Work to complete
From the first line to the last, transcribe the data exactly and skip the pictures.

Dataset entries
────────────────────────────────────────

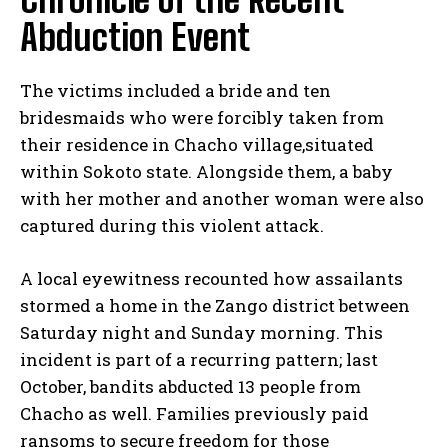
Abduction Event
The victims included a bride and ten
bridesmaids who were forcibly taken from
their residence in Chacho village,situated
within Sokoto state. Alongside them, a baby
with her mother and another woman were also
captured during this violent attack.
A local eyewitness recounted how assailants
stormed a home in the Zango district between
Saturday night and Sunday morning. This
incident is part of a recurring pattern; last
October, bandits abducted 13 people from
Chacho as well. Families previously paid
ransoms to secure freedom for those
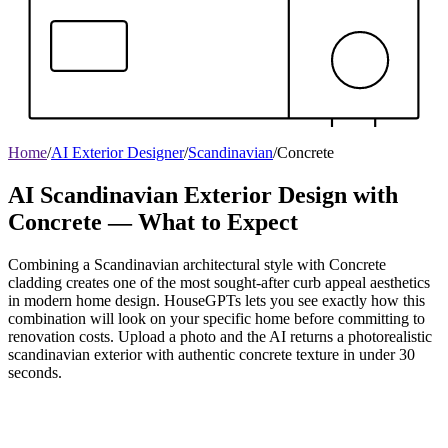
Home
/
AI Exterior Designer
/
Scandinavian
/
Concrete
AI Scandinavian Exterior Design with
Concrete — What to Expect
Combining a Scandinavian architectural style with Concrete
cladding creates one of the most sought-after curb appeal aesthetics
in modern home design. HouseGPTs lets you see exactly how this
combination will look on your specific home before committing to
renovation costs. Upload a photo and the AI returns a photorealistic
scandinavian exterior with authentic concrete texture in under 30
seconds.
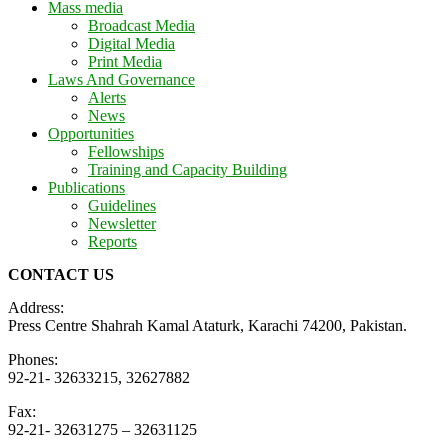
Mass media
Broadcast Media
Digital Media
Print Media
Laws And Governance
Alerts
News
Opportunities
Fellowships
Training and Capacity Building
Publications
Guidelines
Newsletter
Reports
CONTACT US
Address:
Press Centre Shahrah Kamal Ataturk, Karachi 74200, Pakistan.
Phones:
92-21- 32633215, 32627882
Fax:
92-21- 32631275 – 32631125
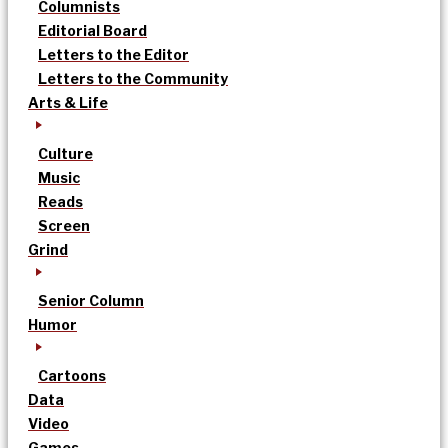
Columnists
Editorial Board
Letters to the Editor
Letters to the Community
Arts & Life
Culture
Music
Reads
Screen
Grind
Senior Column
Humor
Cartoons
Data
Video
Games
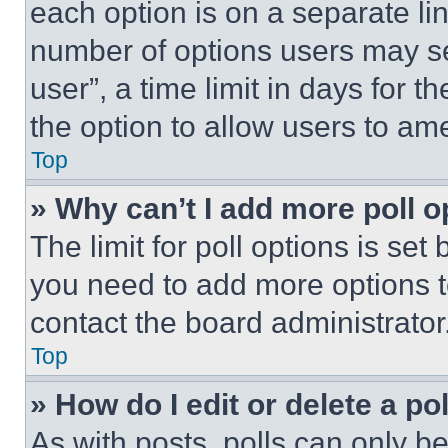
each option is on a separate lin
number of options users may se
user”, a time limit in days for th
the option to allow users to am
Top
» Why can’t I add more poll o
The limit for poll options is set
you need to add more options t
contact the board administrator
Top
» How do I edit or delete a po
As with posts, polls can only be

────────────────────────────────────────

Output below
Abduction Event
The victims included a bride and ten
bridesmaids who were forcibly taken from
their residence in Chacho village,situated
within Sokoto state. Alongside them, a baby
with her mother and another woman were also
captured during this violent attack.
A local eyewitness recounted how assailants
stormed a home in the Zango district between
Saturday night and Sunday morning. This
incident is part of a recurring pattern; last
October, bandits abducted 13 people from
Chacho as well. Families previously paid
ransoms to secure freedom for those
Home
/
AI Exterior Designer
/
Scandinavian
/
Concrete
AI Scandinavian Exterior Design with
Concrete — What to Expect
Combining a Scandinavian architectural style with Concrete
cladding creates one of the most sought-after curb appeal aesthetics
in modern home design. HouseGPTs lets you see exactly how this
combination will look on your specific home before committing to
renovation costs. Upload a photo and the AI returns a photorealistic
scandinavian exterior with authentic concrete texture in under 30
seconds.
Mass media
Broadcast Media
Digital Media
Print Media
Laws And Governance
Alerts
News
Opportunities
Fellowships
Training and Capacity Building
Publications
Guidelines
Newsletter
Reports
CONTACT US
Address:
Press Centre Shahrah Kamal Ataturk, Karachi 74200, Pakistan.
Phones:
92-21- 32633215, 32627882
Fax:
92-21- 32631275 – 32631125
Columnists
Editorial Board
Letters to the Editor
Letters to the Community
Arts & Life
Culture
Music
Reads
Screen
Grind
Senior Column
Humor
Cartoons
Data
Video
Games
each option is on a separate lin
number of options users may se
user”, a time limit in days for th
the option to allow users to am
Top
» Why can’t I add more poll o
The limit for poll options is set
you need to add more options t
contact the board administrator
Top
» How do I edit or delete a po
As with posts, polls can only be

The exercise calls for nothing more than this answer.